How To Read English Like a Professor: A Lively and Entertaining Guide to Reading Between the Lines, published by HarperCollins in 2003, was well-received by audiences, and continues to enjoy a place on the New York Times bestseller list for Education. In light of the work's popularity, the author, Thomas C. Foster, followed his book with the sequels, How to Read Novels Like a Professor in 2008 and How To Read English Like A Professor for Kids in 2013.
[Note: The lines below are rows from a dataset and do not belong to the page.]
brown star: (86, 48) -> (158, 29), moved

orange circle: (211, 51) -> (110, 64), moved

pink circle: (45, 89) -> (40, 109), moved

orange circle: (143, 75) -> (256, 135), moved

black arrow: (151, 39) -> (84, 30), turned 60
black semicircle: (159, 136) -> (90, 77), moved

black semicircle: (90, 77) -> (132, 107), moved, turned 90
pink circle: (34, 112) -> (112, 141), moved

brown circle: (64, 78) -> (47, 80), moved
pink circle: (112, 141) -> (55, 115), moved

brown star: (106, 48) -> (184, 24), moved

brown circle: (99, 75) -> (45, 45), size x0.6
How To Read draws heavily on the author's experience as a professor of English - indeed, the book is geared towards students of literature that hope to better understand the analytical process that often takes place in the classrooms and by the teachers. The work is constructed on the age-old idea that books and writing are seldom original - and that, in fact, to get the most out of one's reading experience one has to train oneself to detect patterns, symbolism and historical links all of which are contained in a literary work. Foster illustrates this concept by setting forth key themes and indicators which he finds to be most fundamental to literary reading and analysis, through an approach that is less scholarly and more personal. This instruction manual for students of literature frequently cites works of great fiction and classics so as to provide references for the author's arguments, even concluding with an analysis of a particular twentieth century short story.
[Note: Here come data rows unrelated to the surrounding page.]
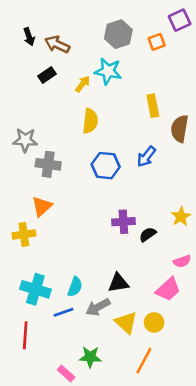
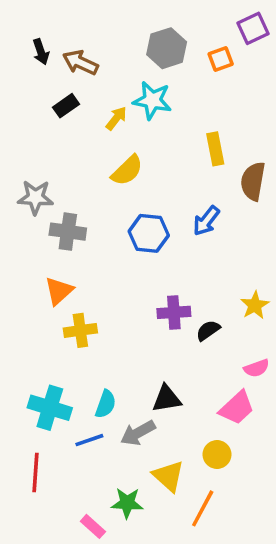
yellow semicircle: (90, 121) -> (127, 170), turned 40
yellow cross: (24, 234) -> (80, 330), moved
yellow triangle: (126, 322) -> (168, 476), moved

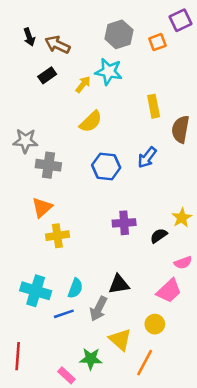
black semicircle: (208, 330) -> (159, 236), moved
gray arrow: (138, 433) -> (98, 309), turned -35
red line: (35, 472) -> (18, 356), moved

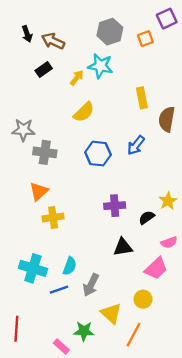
black triangle: (119, 284) -> (123, 247), moved

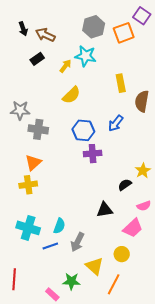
purple square: (167, 19) -> (142, 16), turned -30
orange square: (145, 39) -> (124, 33), size x1.5
purple cross: (115, 206) -> (93, 154), moved
yellow cross: (53, 217) -> (28, 185), moved

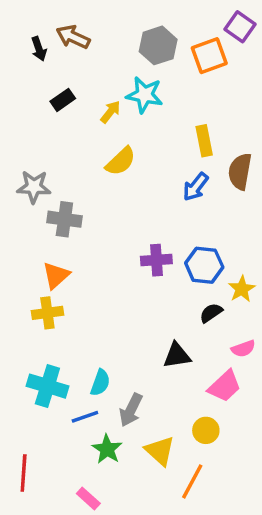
brown arrow: (45, 35) -> (73, 37), moved
blue arrow: (116, 123) -> (196, 187), moved
blue hexagon: (83, 130) -> (204, 265), moved
green star: (71, 281) -> (107, 449), moved, turned 30

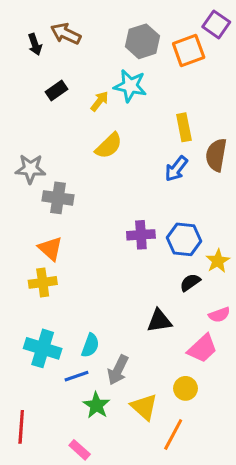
orange triangle: (56, 275) -> (50, 249), turned -36

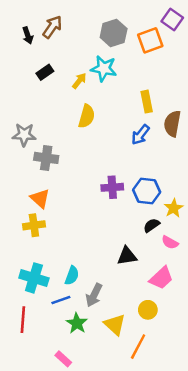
brown arrow: (66, 34) -> (52, 27), turned 100
yellow semicircle: (109, 146) -> (87, 116), turned -30
pink semicircle: (219, 315) -> (170, 242), moved, turned 49
red line: (21, 427) -> (23, 320), moved

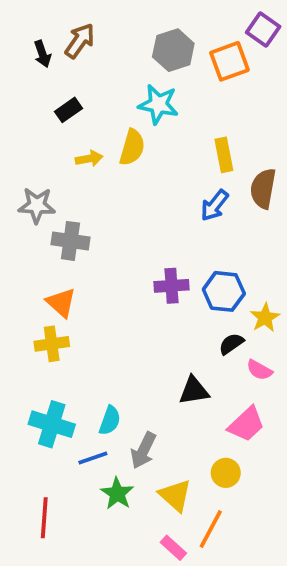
yellow arrow: (79, 81) -> (89, 159), moved, turned 42
yellow semicircle: (87, 116) -> (132, 147), moved
red line: (23, 320) -> (44, 518), moved
pink rectangle: (63, 359) -> (173, 548), moved

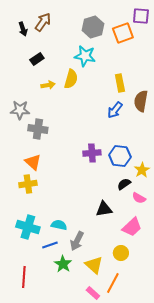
purple square: (263, 30) -> (141, 16), turned -30
cyan semicircle: (110, 420) -> (59, 225), turned -98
The books has been well received by reviewers, lauded particularly by educationalists who have found Foster's work helpful for suggesting novel approaches to reading and making accessible the process of engagement with literature. Many have expressed appreciation of the "Lively and Entertaining" voice of the work, finding that the title lives up to its promise of delivering an engaging read. The work has not, however, been without its criticism. For example, Alan Jacobs, author and Professor, has criticized How to Read by challenging the premise that reading is best done with a highly trained or professional eye, and emphasizes instead the value of reading for pleasure. With a field as complex and vast as literary theory and analysis, judgments on the more elemental characteristics of fictive writing are far from conclusive. Foster himself has admitted to receiving criticism and competing interpretations from his readers, and acknowledges that the ideas presented in his work are subjective and not necessarily comprehensive of literary tools and features.